- Born: Khayree Shaheed 1960 (age 65–66) Vallejo, California, U.S.
- Genres: Hip hop; G-funk; West Coast hip hop; gangsta rap;
- Occupations: Record producer; bassist;
- Years active: 1976–present
- Labels: Strictly Business Productions; Young Black Brotha;

= Khayree =

Khayree Shaheed is a music producer, from Vallejo, California. He is best known for producing for Bay Area rappers such as Mac Dre, Mac Mall, Ray Luv, and Young Lay.

==Career==
He produced most of Young Lay's album Black 'N Dangerous and Mac Mall's Illegal Business?, as well as many others. Some of the best known songs he produced include Young Lay's "All About My Fetti", which was used for the soundtrack to the movie New Jersey Drive, and also Mac Mall's "Ghetto Theme", whose music video was directed by Tupac Shakur. His production style is similar to the G-Funk that was commonly found in West Coast Rap in the mid-1990s, but usually without the use of samples. Khayree Produced Ray Luv's album "Forever Hustlin" and the album was released in 1995 by Interscope Records through the Bay Area label Young Black Brotha, was his major label debut it reached #21 on the Billboard Top R&B/Hip Hop Albums chart. Ray Luv's single "Last Nite" was popular among street Gangsta rap fans. Khayree released a solo album in 1997 titled The Blackalation (The World Is Yours).
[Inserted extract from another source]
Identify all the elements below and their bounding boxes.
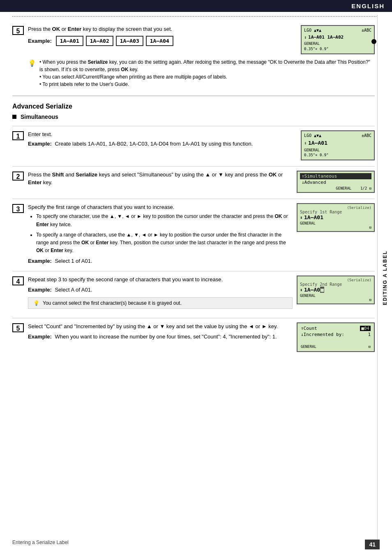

Some of his earliest productions were the tracks "Hooked" and "It's a Party" off of Vanilla Ice's 1990 album To the Extreme.

As of January 2010, he had reconnected with longtime Young Black Brotha Records labelmate Mac Mall, with whom he was in the studio working on new crestside material for a new album which would be off Mall's new label Thizz Or Die.